Following Powell’s remarks, US rate futures indicated a 64% chance of a rate cut by the March meeting, up from 43% on Thursday. For the May meeting, the chances surged to 90%, compared to about 76% the day before.
Moreover, weak US manufacturing data for November confirmed that Fed rate hikes are slowing the economy. The Institute for Supply Management announced a manufacturing PMI of 46.7, marking the 13th consecutive month below 50, indicating contraction.
US consumer spending and inflation (Source: Bureau of Economic Analysis)
The ISM survey came after Thursday’s data indicating moderate growth in consumer spending and decreasing inflation in October. Economic activity is slowing as increased interest rates reduce demand. Despite this, most economists anticipate no recession in the coming year and believe the Federal Reserve can achieve a “soft landing.”
Softer Eurozone inflation data on Thursday strengthened expectations of no further interest rate hikes. Goldman Sachs forecasted the European Central Bank’s first rate cut in Q2 2024, earlier than their previous prediction for a cut in Q3.

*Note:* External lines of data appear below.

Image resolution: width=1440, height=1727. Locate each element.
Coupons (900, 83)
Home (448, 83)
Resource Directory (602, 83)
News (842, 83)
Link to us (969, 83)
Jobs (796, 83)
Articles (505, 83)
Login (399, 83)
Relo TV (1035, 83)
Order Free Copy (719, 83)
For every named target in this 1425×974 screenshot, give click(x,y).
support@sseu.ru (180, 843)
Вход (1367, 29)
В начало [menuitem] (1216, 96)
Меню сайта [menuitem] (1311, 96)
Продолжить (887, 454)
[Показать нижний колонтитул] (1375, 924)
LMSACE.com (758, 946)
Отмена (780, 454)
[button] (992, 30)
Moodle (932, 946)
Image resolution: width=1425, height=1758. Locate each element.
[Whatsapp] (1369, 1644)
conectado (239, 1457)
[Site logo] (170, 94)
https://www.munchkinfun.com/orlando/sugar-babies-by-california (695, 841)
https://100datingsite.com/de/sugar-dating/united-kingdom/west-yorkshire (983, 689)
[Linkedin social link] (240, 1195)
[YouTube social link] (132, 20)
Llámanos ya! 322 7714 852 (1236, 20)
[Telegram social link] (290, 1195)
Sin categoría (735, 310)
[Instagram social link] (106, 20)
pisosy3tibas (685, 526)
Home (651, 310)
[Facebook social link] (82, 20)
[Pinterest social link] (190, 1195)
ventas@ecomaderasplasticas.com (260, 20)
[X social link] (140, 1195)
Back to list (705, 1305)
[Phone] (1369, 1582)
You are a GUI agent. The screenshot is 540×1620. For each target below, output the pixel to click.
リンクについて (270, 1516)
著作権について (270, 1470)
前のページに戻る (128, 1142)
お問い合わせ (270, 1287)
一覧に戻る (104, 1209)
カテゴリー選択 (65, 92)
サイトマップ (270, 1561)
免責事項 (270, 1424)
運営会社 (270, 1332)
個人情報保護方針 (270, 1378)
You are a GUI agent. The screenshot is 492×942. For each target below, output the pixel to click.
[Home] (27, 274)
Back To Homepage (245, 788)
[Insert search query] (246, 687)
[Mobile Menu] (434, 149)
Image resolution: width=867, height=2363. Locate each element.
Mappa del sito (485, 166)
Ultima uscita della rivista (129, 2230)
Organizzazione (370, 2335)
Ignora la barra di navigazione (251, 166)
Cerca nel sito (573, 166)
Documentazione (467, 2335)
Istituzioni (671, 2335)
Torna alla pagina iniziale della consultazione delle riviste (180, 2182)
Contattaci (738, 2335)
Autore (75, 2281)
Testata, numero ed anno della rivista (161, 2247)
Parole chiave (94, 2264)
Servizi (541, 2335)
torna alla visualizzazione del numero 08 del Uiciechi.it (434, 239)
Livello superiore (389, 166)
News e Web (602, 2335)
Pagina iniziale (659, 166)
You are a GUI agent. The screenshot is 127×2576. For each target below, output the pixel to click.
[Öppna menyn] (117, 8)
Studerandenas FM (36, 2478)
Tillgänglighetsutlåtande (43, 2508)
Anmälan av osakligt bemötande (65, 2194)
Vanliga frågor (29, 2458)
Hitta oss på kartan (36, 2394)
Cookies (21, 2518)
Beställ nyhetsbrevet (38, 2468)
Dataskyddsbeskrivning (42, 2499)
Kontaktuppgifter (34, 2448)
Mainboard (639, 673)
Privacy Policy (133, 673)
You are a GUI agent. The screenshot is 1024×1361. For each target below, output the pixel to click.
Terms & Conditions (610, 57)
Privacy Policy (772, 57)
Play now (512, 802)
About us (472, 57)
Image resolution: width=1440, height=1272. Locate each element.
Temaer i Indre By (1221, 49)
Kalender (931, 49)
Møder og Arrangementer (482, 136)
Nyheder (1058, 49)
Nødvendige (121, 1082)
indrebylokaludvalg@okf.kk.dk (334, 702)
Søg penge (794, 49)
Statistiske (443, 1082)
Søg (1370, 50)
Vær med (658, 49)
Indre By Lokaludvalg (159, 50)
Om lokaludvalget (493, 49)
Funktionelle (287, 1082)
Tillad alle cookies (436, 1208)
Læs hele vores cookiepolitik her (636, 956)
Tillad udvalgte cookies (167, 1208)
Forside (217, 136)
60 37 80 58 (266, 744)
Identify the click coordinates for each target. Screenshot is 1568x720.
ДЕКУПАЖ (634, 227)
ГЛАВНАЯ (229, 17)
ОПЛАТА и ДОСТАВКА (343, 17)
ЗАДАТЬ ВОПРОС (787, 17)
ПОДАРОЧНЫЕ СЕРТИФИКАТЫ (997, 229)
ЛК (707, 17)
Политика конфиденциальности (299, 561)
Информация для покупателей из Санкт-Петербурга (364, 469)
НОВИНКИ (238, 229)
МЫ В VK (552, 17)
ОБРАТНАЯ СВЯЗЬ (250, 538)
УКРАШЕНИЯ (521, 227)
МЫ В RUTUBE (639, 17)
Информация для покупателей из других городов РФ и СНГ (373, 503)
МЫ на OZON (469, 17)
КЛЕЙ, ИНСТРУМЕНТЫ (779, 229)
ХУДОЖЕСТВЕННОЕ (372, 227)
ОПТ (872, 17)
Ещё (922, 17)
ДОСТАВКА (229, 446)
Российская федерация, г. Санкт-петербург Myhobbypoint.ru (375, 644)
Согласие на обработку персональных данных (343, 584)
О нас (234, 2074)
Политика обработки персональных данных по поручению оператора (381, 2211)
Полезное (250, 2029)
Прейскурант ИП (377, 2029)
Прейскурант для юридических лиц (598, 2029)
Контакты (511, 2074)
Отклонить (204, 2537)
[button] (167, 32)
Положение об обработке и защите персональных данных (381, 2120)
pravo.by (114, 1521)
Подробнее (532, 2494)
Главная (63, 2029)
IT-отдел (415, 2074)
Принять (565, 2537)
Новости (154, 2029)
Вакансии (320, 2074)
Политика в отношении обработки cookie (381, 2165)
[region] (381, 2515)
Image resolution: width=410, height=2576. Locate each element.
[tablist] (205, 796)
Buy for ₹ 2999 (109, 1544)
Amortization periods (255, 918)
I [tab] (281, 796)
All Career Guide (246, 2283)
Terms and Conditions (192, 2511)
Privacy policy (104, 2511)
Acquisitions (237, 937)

Moreover, a survey showed a slight easing of the downturn in Eurozone manufacturing activity. Meanwhile, Britain reported manufacturing contraction but an improved reading for the third straight month. This saw the pound increase.
The euro benefited from a dollar sell-off after Powell’s comments. The dollar dropped against the yen, recording its third straight week of gains and moving away from the near 33-year low of 151.92 per dollar in mid-November. The yen found support from rising expectations that the Bank of Japan will abandon its ultra-easy monetary policy next year. Additionally, a drop in US yields has supported the Asian currency in recent weeks.